◆ ASSIGNMENT:
Your answer should be the lines below from the one holding "y a un certain" through the one holding "Rozpracované comicsy", copied exactly and with nothing else.

◆ RECORDS FOR THIS TASK:
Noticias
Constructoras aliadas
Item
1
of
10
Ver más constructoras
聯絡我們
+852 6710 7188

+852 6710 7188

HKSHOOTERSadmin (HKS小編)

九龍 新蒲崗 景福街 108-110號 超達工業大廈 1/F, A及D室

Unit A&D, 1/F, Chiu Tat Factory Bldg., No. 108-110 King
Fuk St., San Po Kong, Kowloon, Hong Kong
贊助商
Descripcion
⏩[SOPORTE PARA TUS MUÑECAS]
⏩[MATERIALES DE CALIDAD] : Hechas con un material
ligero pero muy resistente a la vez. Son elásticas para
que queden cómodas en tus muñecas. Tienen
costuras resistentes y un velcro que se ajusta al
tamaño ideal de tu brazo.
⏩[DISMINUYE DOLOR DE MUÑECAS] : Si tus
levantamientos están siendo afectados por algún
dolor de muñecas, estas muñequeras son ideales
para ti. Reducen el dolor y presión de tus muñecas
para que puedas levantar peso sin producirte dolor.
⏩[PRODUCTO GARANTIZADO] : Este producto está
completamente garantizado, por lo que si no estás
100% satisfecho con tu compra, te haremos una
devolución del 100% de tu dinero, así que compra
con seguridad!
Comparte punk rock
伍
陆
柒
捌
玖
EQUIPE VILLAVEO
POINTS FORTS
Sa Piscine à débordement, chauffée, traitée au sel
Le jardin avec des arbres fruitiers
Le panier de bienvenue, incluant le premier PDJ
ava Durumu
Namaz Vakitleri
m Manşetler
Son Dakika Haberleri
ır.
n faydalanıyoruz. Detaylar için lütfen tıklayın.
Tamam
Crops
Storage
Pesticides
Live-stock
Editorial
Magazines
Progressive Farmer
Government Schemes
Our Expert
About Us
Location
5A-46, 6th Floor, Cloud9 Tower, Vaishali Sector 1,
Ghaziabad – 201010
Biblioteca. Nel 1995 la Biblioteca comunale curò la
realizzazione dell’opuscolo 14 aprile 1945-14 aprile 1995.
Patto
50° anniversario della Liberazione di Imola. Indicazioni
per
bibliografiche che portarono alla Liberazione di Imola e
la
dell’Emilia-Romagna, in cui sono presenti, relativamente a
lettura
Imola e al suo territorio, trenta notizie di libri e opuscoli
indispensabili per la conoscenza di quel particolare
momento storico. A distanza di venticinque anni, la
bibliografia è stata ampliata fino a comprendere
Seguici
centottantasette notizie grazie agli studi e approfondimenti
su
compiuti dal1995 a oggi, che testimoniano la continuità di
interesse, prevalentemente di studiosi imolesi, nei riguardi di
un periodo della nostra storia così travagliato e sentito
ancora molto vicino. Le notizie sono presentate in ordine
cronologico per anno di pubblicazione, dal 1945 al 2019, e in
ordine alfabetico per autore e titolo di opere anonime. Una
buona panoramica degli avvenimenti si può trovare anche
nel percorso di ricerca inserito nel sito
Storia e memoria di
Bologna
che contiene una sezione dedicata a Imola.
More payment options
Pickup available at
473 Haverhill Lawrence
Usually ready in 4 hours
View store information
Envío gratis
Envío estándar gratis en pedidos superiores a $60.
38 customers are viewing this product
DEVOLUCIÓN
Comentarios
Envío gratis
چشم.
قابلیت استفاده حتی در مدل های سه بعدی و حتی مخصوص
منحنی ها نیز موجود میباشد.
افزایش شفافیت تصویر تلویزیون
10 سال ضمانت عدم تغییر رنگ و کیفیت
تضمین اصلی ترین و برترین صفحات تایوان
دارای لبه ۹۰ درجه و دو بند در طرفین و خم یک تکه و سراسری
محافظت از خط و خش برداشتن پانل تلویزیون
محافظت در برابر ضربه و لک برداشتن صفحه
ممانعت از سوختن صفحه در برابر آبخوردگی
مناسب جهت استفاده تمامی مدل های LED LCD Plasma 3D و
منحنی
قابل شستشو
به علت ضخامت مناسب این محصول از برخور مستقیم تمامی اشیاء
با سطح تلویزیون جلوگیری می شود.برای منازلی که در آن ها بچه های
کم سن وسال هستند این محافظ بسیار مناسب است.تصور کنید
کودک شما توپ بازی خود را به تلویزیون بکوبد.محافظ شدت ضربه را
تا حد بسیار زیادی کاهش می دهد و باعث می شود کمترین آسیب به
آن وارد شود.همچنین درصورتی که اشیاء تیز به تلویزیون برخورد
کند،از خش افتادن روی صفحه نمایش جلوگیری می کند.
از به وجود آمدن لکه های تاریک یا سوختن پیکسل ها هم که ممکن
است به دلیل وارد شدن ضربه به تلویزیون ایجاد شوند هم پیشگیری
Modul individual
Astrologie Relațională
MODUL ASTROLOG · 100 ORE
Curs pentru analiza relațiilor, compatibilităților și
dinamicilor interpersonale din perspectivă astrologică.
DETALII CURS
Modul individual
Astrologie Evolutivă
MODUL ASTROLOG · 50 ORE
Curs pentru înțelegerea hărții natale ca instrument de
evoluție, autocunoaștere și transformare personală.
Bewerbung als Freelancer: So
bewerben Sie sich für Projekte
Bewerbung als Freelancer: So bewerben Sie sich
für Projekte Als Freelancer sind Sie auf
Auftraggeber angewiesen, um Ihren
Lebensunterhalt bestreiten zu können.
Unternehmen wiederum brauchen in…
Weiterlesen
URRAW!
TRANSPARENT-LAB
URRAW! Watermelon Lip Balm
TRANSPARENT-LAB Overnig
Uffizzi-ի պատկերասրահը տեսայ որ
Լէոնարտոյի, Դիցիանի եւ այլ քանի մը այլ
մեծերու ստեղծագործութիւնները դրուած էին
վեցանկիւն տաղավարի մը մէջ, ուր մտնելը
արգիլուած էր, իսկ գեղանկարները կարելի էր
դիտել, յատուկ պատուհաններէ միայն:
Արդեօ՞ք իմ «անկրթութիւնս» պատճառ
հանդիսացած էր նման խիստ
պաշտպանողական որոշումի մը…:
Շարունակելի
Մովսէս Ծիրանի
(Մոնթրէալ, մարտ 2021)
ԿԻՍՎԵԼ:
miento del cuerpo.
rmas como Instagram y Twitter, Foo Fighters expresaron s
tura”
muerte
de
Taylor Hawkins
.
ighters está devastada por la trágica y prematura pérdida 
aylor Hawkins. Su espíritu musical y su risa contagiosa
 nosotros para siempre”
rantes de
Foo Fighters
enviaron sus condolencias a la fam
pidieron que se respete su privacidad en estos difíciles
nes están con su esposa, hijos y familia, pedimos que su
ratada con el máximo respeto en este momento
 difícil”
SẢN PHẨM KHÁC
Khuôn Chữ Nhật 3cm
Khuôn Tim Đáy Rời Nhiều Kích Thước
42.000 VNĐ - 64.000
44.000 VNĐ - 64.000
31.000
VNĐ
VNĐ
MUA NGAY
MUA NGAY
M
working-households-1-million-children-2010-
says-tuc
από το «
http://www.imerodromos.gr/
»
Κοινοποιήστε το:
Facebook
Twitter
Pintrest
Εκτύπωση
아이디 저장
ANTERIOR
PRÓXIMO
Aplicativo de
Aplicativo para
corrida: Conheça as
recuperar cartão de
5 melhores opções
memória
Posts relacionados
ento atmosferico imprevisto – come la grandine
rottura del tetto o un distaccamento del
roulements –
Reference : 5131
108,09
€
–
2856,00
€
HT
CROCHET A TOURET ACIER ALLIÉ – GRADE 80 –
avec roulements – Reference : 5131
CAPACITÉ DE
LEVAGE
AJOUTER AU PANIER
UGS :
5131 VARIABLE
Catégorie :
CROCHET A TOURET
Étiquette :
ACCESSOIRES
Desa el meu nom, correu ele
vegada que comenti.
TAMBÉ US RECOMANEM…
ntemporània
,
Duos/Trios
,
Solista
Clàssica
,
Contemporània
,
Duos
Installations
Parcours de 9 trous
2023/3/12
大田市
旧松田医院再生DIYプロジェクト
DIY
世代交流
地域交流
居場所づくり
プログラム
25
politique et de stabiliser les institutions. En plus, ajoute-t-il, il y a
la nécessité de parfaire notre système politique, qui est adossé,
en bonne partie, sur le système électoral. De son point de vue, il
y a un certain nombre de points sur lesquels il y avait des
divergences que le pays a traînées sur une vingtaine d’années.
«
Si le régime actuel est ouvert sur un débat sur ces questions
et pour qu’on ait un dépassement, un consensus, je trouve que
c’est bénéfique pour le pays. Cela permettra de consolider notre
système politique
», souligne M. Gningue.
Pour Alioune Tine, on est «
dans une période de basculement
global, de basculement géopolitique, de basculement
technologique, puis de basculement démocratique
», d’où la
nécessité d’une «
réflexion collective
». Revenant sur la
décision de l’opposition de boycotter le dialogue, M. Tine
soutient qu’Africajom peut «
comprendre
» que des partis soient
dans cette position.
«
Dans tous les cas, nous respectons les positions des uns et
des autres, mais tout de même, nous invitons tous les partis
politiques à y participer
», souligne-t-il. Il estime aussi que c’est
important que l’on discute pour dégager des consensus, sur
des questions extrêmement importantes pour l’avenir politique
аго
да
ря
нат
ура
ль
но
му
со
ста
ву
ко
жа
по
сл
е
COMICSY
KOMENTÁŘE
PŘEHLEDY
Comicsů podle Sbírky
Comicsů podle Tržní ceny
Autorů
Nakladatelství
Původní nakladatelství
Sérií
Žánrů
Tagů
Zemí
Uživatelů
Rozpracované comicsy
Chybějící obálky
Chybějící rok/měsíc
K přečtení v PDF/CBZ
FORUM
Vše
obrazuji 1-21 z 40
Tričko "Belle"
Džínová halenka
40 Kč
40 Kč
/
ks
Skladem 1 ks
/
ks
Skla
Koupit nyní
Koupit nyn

◆ SOLUTION TO THIS PROBLEM:
y a un certain nombre de points sur lesquels il y avait des
divergences que le pays a traînées sur une vingtaine d’années.
«
Si le régime actuel est ouvert sur un débat sur ces questions
et pour qu’on ait un dépassement, un consensus, je trouve que
c’est bénéfique pour le pays. Cela permettra de consolider notre
système politique
», souligne M. Gningue.
Pour Alioune Tine, on est «
dans une période de basculement
global, de basculement géopolitique, de basculement
technologique, puis de basculement démocratique
», d’où la
nécessité d’une «
réflexion collective
». Revenant sur la
décision de l’opposition de boycotter le dialogue, M. Tine
soutient qu’Africajom peut «
comprendre
» que des partis soient
dans cette position.
«
Dans tous les cas, nous respectons les positions des uns et
des autres, mais tout de même, nous invitons tous les partis
politiques à y participer
», souligne-t-il. Il estime aussi que c’est
important que l’on discute pour dégager des consensus, sur
des questions extrêmement importantes pour l’avenir politique
аго
да
ря
нат
ура
ль
но
му
со
ста
ву
ко
жа
по
сл
е
COMICSY
KOMENTÁŘE
PŘEHLEDY
Comicsů podle Sbírky
Comicsů podle Tržní ceny
Autorů
Nakladatelství
Původní nakladatelství
Sérií
Žánrů
Tagů
Zemí
Uživatelů
Rozpracované comicsy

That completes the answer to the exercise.